One of the most understated tools of empathy is emotional manipulation. Officers are not always aware of these manipulation tactics, but this arises in certain populations, especially in personality disorders. Empathy can create a rush to judgment and allows for a misidentification of your wants versus another person’s needs.

Empathy is the act of experiencing the world as you think someone else does. We need to balance the weaknesses in empathy with resiliency. We would be much better rooting officers in a mindset of compassion combined with resiliency skills to prevent and mitigate trauma



  • Adler-Tapia, R. (2020). One badge, one brain, one life.
  • Bloom, P. (2016). Against Empathy: The Case for Rational Compassion, Harper Collins, New York, New York.
  • Decety, J., & Cowell, J. M. (2015). Empathy, justice, and moral behavior. AJOB neuroscience, 6(3), 3–14.
  • Hamilton, A.B.B., & Breithaupt, F. (2019). The Dark Sides of Empathy. Ithaca: Cornell University Press.
  • Jenkins, S.R., Baird, S. Secondary Traumatic Stress and Vicarious Trauma: A Validational Study. J Trauma Stress 15, 423– 432 (2002).
  • Moudatsou, M., Stavropoulou, A., Philalithis, A., & Koukouli, S. (2020). The Role of Empathy in Health and Social Care Professionals. Healthcare (Basel, Switzerland), 8(1), 26.

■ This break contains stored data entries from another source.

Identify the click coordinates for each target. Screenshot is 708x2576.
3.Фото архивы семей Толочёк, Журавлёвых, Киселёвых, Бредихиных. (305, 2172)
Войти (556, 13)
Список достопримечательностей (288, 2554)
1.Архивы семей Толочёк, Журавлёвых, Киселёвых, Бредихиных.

  • Norhayati MN, Che Yusof R, Azman MY. Vicarious traumatization in healthcare providers in response to COVID-19 pandemic in Kelantan, Malaysia. PLoS One. 2021 Jun 4;16 (6):e0252603. doi: 10.1371/journal.pone.0252603. PMID: 34086747; PMCID: PMC8177457.
  • Pearlman LA, McKay L. Understanding & addressing vicarious trauma. Pasadena: Headington Institute; 2008.
  • Sinclair, S., Beamer, K., Hack, T. F., McClement, S., Bouchal, S. R., & Chochinov, H. M. (2017). Sympathy, Empathy, and Compassion: A Grounded Theory Study of Palliative Care Patients’ Understandings, Experiences, and Preferences. Palliative Medicine, 31, 437-447.
  • Whitton M. (2018). Vicarious traumatization in the workplace: a meta-analysis on the impact of social support. New Zealand: The University of Waikato.
  • Yan, Z., Zeng, X., Su, J., & Zhang, X. (2021). The dark side of empathy: Meta-analysis evidence of the relationship between empathy and depression. PsyCh journal, 10(5), 794–804.